I wandered into this game expecting the typical conjunction of typing and gaming; I quickly found that there was a much more vibrant pace to it thanks to the mouse and click determining your rate of fire, rather than my expectation of typing to fire. The power-ups seemed at an odd balance of not even being able to read what type it is before I type the word, and a number of them had odd effects such as the cowbell which scooted my cows closer to the barn, yet it seems that having your cows spread apart allows them more time between each other if they get caught. On the other hand, in my second of two games, it was far easier to manage the funnel of enemies flowing to my last remaining cow on the far left side; there even seemed to be a bug where a handful of aliens simply fucked off after going toward that side of the screen.
The game is a markedly thrilling Nerve game, and a beater where the dimensions of input are the sum of niche speed-typing and the more standard gun-ball-goal affair, and that complexity allows for diversity in dexterity between both-hand typing and shooting while typing one-handed. I think the enemy diversity is nearly perfect, although the final enemy didn't appear substantially different from the green variant, where I might have liked it to be more of a run ender since the game is only losses anyway.
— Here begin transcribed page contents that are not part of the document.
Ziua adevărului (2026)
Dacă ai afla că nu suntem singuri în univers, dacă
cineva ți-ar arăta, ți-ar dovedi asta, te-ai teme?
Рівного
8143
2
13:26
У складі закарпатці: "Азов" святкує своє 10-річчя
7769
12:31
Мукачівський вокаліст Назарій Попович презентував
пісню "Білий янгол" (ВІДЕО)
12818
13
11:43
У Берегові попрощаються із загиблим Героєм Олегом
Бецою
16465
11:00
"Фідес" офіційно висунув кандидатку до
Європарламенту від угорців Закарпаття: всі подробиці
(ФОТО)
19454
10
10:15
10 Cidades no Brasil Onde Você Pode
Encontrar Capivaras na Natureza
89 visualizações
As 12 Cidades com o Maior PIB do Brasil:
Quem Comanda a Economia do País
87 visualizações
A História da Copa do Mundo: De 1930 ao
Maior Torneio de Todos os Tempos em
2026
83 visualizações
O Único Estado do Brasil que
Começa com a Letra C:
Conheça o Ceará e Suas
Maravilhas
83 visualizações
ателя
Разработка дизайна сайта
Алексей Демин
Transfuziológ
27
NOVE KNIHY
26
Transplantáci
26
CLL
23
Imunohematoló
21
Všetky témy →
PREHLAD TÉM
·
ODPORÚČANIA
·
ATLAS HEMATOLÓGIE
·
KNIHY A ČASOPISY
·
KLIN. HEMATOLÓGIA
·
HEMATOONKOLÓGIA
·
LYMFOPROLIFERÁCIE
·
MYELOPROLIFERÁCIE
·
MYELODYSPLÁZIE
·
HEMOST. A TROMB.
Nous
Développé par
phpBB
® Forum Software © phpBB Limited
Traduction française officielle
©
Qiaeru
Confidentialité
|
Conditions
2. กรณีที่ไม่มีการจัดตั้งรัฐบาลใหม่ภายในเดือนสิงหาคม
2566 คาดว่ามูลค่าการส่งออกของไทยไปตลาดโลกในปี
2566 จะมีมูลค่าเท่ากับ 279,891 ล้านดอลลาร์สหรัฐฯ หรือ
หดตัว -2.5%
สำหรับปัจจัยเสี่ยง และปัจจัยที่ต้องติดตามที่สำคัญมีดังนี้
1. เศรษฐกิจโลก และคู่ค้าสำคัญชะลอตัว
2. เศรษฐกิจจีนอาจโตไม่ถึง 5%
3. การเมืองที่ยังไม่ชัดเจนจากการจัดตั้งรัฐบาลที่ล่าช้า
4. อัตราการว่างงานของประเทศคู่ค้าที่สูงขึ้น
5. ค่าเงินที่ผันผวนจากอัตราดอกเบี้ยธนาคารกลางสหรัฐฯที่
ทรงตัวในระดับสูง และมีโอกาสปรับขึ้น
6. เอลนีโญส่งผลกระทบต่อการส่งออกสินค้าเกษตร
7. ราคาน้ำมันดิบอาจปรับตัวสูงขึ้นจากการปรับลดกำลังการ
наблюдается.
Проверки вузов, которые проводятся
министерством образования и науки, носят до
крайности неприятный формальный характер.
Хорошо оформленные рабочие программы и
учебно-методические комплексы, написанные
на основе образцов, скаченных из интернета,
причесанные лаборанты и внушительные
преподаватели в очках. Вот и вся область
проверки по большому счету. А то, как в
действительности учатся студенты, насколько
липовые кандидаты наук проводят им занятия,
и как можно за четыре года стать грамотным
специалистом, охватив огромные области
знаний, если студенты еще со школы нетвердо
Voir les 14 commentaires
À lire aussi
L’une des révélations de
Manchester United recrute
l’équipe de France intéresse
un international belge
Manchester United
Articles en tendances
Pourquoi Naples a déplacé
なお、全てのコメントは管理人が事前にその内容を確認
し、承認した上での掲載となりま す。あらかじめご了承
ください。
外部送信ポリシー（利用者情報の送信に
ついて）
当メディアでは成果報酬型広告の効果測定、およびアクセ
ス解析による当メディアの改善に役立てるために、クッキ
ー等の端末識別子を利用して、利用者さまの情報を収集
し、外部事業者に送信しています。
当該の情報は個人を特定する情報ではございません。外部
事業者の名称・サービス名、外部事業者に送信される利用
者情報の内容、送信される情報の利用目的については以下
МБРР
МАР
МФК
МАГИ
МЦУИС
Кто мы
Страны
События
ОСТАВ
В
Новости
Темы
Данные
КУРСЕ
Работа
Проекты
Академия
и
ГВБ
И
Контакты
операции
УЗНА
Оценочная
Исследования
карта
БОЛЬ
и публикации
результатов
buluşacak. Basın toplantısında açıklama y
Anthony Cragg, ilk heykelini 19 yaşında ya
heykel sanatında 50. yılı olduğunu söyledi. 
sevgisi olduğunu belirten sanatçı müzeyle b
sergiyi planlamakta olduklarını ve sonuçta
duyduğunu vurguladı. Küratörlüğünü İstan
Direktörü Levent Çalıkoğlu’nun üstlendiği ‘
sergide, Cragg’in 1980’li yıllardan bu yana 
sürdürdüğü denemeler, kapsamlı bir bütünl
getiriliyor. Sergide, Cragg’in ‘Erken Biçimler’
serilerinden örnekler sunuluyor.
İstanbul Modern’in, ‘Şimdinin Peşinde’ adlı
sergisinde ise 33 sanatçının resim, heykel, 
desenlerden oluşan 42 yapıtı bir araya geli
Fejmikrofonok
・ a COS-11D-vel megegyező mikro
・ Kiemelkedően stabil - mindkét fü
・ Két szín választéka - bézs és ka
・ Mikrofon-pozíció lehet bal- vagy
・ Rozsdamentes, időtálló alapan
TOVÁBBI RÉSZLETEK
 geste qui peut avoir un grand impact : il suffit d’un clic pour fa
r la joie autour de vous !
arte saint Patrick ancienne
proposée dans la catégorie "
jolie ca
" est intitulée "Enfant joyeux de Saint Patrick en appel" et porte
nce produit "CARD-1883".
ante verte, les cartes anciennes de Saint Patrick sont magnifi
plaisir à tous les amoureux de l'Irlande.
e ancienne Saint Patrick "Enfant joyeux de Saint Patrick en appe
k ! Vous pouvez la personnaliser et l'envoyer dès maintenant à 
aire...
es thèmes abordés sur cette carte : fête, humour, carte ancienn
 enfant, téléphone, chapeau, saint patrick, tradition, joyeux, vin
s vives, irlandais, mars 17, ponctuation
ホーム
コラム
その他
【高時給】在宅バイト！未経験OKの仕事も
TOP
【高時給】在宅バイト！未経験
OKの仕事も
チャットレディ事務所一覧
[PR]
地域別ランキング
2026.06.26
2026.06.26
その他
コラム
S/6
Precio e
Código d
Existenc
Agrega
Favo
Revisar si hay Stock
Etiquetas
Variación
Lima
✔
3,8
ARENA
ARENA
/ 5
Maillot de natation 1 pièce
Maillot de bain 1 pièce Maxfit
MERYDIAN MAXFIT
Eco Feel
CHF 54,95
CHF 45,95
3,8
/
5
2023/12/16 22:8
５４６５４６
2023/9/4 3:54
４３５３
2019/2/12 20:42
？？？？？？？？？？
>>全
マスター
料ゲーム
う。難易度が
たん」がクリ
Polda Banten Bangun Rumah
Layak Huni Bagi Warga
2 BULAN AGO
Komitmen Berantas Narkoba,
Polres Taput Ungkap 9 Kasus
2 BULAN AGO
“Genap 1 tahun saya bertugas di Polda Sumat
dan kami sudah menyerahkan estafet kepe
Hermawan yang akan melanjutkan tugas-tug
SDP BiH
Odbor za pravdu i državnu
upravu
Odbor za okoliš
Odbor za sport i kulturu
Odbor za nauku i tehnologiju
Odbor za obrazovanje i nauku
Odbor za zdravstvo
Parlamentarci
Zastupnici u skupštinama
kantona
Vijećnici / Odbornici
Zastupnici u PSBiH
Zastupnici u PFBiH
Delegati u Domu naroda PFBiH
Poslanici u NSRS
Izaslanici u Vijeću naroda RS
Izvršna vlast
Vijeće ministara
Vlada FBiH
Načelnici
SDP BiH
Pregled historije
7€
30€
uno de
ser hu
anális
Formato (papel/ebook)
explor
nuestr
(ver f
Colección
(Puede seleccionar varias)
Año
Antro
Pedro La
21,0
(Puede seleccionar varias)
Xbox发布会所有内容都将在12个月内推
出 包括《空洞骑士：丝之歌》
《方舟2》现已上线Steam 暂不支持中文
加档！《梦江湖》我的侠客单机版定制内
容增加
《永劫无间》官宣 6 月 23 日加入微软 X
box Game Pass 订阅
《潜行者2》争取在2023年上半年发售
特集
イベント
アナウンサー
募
This niche has grown broadly in the 20-odd years that typing has become an established form of input for a myriad of people across the world; despite this, my most remembered experience with this type of game is in the form of Mavis Beacon Teaches Typing, and typing up a little review about those elementary days is starting to feel like manual breathing. But perhaps the amount of fun I had for free will inspire me to delve deeper in this niche; a cursory glance at Steam has me intrigued by a number of projects already.